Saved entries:

# # # #

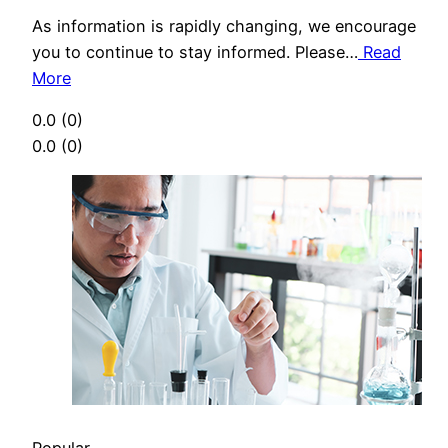
As information is rapidly changing, we encourage
you to continue to stay informed. Please…
Read
More
0.0
(0)
0.0
(0)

# # # #

● Exercise objective:
Every record must be copied exactly, with images dropped from the result.

● Answer below:
As information is rapidly changing, we encourage
you to continue to stay informed. Please…
Read
More
0.0
(0)
0.0
(0)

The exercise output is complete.